This list contains only the countries for which job offers have been published in the selected language (e.g., in the French version, only job offers written in French are displayed, and in the English version, only those in English).
The SRE Observability Lead Engineer is a hands-on leader responsible for shaping and delivering the future of Observability across Services Technology. This role reports into the Head of SRE Services and sits within a small central enablement team. You will define the long-term vision, build and scale modern observability capabilities across business lines, and lead a small team of SREs delivering reusable observability services. This is a blended leadership and engineering role – the ideal candidate pairs strategic vision with the technical depth to resolve real-world telemetry challenges across on-prem, cloud, and container-based environments (ECS, Kubernetes, etc.). You’ll work closely with architecture & other engineering functions to not only resolve common challenges affecting SREs aligned to LoBs, but will ensure observability is embedded as a non-functional requirement (NFR) for all new services going live. You will collaborate with platform and infrastructure teams to ensure enterprise-scale, not siloed solutions. You will also be responsible for managing a small, high-impact team of SREs based in your region. This role requires a comprehensive understanding of observability challenges across Services (Payments, Securities Services, Trade, Digital & Data) and the ability to influence outcomes at the enterprise level. Strong commercial awareness, technical credibility, and excellent communication skills are essential to negotiate internally, influence peers, and drive change.
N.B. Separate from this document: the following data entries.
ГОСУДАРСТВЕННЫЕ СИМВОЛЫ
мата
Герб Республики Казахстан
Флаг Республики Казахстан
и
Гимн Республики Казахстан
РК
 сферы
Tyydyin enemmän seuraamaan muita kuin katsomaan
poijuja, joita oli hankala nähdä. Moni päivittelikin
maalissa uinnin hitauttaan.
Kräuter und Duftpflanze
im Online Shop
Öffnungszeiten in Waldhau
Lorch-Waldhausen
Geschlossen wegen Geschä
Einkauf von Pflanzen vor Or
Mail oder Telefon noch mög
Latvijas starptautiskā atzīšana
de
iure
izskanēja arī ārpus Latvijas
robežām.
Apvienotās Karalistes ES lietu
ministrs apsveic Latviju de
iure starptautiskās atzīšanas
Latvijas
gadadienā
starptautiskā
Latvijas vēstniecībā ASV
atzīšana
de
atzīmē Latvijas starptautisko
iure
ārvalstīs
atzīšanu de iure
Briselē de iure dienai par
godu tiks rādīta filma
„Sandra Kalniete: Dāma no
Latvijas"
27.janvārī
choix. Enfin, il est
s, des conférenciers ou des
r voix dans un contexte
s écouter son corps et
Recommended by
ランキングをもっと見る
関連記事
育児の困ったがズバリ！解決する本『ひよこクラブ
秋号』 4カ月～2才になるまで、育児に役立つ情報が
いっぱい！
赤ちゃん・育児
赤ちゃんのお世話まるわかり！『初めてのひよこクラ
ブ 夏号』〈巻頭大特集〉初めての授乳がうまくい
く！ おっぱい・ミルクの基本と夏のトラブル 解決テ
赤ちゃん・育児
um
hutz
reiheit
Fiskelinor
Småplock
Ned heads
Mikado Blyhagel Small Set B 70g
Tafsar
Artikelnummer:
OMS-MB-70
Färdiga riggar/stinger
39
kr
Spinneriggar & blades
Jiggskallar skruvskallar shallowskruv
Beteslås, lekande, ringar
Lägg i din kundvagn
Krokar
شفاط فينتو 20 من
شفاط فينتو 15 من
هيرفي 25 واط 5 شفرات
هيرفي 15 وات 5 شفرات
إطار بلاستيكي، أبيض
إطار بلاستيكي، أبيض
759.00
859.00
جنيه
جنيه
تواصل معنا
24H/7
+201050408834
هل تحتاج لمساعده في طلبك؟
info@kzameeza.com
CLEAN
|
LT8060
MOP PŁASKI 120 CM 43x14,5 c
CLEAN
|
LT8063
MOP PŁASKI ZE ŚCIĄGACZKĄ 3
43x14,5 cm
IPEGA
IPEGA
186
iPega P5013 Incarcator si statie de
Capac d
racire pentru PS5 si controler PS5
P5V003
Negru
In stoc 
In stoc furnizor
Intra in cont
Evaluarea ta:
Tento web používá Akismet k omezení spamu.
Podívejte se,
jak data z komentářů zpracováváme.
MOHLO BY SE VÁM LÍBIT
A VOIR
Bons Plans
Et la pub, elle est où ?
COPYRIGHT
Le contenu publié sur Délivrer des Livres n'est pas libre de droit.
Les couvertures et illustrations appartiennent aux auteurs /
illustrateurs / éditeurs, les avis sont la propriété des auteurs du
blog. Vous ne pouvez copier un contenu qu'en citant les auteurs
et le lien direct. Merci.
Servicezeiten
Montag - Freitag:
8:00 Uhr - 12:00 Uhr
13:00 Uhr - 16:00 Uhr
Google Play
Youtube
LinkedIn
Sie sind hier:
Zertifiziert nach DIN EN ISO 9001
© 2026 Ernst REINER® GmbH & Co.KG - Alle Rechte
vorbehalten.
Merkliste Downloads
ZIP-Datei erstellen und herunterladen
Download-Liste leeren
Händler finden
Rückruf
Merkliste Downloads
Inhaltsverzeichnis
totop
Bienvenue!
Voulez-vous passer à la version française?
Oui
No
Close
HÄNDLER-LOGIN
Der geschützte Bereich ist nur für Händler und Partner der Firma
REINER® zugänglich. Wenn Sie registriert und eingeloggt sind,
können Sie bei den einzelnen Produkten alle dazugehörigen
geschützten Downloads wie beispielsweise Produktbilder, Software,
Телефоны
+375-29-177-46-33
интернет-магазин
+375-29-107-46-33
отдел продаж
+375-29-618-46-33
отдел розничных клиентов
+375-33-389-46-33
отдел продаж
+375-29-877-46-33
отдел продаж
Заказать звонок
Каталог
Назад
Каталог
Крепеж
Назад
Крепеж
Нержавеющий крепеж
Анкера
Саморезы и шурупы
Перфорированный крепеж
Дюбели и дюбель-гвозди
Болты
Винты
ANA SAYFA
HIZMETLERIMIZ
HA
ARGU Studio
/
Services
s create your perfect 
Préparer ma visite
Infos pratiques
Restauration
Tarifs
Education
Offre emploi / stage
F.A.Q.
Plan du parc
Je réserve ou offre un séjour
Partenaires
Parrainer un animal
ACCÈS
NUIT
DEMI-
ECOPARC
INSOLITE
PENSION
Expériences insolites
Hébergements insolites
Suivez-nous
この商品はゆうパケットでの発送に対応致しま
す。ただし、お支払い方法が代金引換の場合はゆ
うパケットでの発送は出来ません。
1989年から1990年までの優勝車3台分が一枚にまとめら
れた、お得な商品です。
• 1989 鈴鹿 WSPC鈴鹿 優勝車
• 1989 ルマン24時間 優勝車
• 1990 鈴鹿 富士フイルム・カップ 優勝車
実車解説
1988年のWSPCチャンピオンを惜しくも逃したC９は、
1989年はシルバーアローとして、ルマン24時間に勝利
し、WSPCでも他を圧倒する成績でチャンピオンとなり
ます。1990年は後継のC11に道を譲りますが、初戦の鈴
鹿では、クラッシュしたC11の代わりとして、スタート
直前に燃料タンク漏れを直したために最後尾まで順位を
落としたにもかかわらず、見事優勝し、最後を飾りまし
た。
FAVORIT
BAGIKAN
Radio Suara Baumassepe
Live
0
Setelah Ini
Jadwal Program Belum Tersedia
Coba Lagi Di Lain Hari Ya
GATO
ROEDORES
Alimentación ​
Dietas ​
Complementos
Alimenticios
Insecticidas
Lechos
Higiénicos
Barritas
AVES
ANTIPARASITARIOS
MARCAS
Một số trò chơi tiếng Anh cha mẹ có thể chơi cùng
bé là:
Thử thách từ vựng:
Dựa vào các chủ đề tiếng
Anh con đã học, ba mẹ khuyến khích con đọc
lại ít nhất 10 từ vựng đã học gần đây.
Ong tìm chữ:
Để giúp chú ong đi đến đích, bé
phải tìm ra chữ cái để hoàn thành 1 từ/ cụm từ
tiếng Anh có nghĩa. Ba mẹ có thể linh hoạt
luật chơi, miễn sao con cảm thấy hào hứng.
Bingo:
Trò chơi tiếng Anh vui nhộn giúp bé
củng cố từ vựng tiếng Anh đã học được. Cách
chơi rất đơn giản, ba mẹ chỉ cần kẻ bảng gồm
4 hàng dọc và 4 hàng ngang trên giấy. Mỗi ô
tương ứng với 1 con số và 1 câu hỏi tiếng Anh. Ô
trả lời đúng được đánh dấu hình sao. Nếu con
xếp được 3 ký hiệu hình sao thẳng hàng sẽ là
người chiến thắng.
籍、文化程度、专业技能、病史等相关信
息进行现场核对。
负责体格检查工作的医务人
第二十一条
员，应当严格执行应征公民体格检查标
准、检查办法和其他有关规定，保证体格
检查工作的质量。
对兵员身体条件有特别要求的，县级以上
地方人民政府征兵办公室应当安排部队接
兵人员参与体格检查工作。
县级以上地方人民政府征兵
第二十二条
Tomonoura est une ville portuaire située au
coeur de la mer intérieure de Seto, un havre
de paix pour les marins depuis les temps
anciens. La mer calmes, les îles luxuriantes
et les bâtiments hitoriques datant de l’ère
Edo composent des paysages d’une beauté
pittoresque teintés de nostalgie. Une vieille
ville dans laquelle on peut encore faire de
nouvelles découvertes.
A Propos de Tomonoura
Some external communication may be necessary.
Job Responsibility:
Define and own the strategic vision and multi-year roadmap for Observability across Services Technology, aligned with enterprise reliability and production goals
Translate strategy into an actionable delivery plan in partnership with Services Architecture & Engineering function, delivering incremental, high-value milestones toward a unified, scalable observability architecture
Lead and mentor SREs across Services, fostering a technical growth and SRE mindset
Build and offer a suite of central observability services across LoBs – including standardized telemetry libraries, onboarding templates, dashboard packs, and alerting standards
Drive reusability and efficiency by creating common patterns and golden paths for observability adoption across critical client flows and platforms
Partner with infrastructure, CTO and other SMBF tooling teams, to ensure observability tooling is scalable, resilient, and avoids duplication (“cottage industries”)
Work hands-on to troubleshoot telemetry and instrumentation issues across on-prem, cloud (AWS, GCP, etc.), and ECS/Kubernetes-based environments
Collaborate closely with the architecture function to support implementation of observability NFRs in the SDLC, ensuring new apps go live with sufficient coverage and insight
Support SRE Communities of Practice (CoP) and foster strong relationships with SREs, developers, and platform leads across Services and beyond to accelerate adoption & promote SRE best practices like SLO adoption, Capacity Planning
Use Jira/Agile workflows to track and report on observability maturity across Services LoBs – coverage, adoption, and contribution to improved client experience
Remove inefficiencies and provide solutions to enable unified views of consolidated SLOs for critical E2E client journeys for Payments & other Services critical user journeys
Influence and align senior stakeholders across functions (applications, infrastructure, controls, and audit) to drive observability investment for critical client flows across Services
Represent Services in working groups to influence enterprise observability standards, ensuring feedback from Services is reflected
Lead people management responsibilities for your direct team, including management of headcount, goal setting, performance evaluation, compensation, and hiring
Appropriately assess risk when business decisions are made, demonstrating particular consideration for the firm's reputation and safeguarding Citigroup, its clients and assets, by driving compliance with applicable laws, rules and regulations, adhering to Policy, applying sound ethical judgment regarding personal behaviour, conduct and business practices, and escalating, managing and reporting control issues with transparency, as well as effectively supervise the activity of others and create accountability with those who fail to maintain these standards
Requirements:
Relevant experience in Observability, SRE, Infrastructure Engineering, or Platform Architecture, including several years in senior leadership roles
Deep expertise in observability tools and stacks such as Grafana, Prometheus, OpenTelemetry, ELK, Splunk, and similar platforms
Strong hands-on experience across hybrid infrastructure, including on-prem, cloud (AWS, GCP, Azure), and container platforms (ECS, Kubernetes)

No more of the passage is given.